Purpose The surgical management of stress urinary incontinence in the pediatric population includes various surgical techniques of which the simplest is outpatient transurethral or periurethral injection of a bulking agent. Currently purified bovine dermal collagen cross-linked with glutaraldehyde (Contigen) is the only Food and Drug Administration approved bulking agent available. Patients with stable detrusor function are ideal candidates. We review our initial experience with children. Materials and Methods Between January 1994 and June 1995, 23 boys and 9 girls 4 to 17 years old (mean age 9) consecutively underwent submucosal bladder neck injection with cross-linked bovine dermal collagen.
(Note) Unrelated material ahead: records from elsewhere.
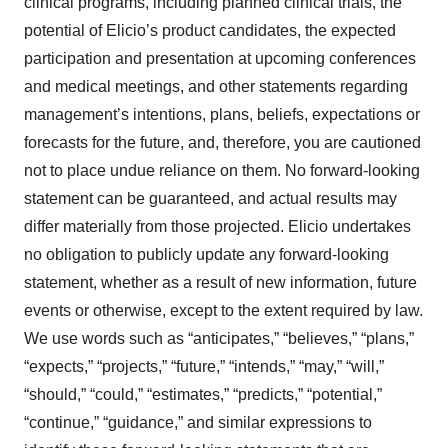
clinical programs, including planned clinical trials, the
potential of Elicio’s product candidates, the expected
participation and presentation at upcoming conferences
and medical meetings, and other statements regarding
management’s intentions, plans, beliefs, expectations or
forecasts for the future, and, therefore, you are cautioned
not to place undue reliance on them. No forward-looking
statement can be guaranteed, and actual results may
differ materially from those projected. Elicio undertakes
no obligation to publicly update any forward-looking
statement, whether as a result of new information, future
events or otherwise, except to the extent required by law.
We use words such as “anticipates,” “believes,” “plans,”
“expects,” “projects,” “future,” “intends,” “may,” “will,”
“should,” “could,” “estimates,” “predicts,” “potential,”
“continue,” “guidance,” and similar expressions to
Incontinence was secondary to spinal dysraphism in 24 patients, complete epispadias in 4, classic bladder exstrophy in 3 and neurogenic bladder secondary to a sacral teratoma in 1. Preoperative video urodynamics documented intrinsic sphincteric deficiency in all patients with leak point pressure of 15 to 60 cm. water (mean 37). Injection volumes ranged from 2.5 to 17 cc (mean 10). Continence results were defined as dry–requiring no protection while on a 4-hour clean intermittent catheterization program, good–improved but requiring 1 to 5 pads daily and failure–no postoperative improvement or still requiring diapers. Results Of the children with neurogenic bladder 20 percent became dry following the first injection and an additional 28 percent had a good result. Furthermore, of the 6 children with exstrophy or epispadias who underwent a Young-Dees-Leadbetter procedure 50 percent were dry and 17 percent had a good result after the first injection. Complications were limited to a febrile urinary tract infection associated with urinary retention in 1 patient and transiently worse continence in 2. Conclusions Despite the limited success rate, we believe that transurethral collagen injection therapy has a viable role in the treatment of intrinsic sphincteric deficiency in select pediatric patients, particularly since the procedure has low morbidity and can be performed on an outpatient basis. Preoperative counseling should be given with realistic expectations.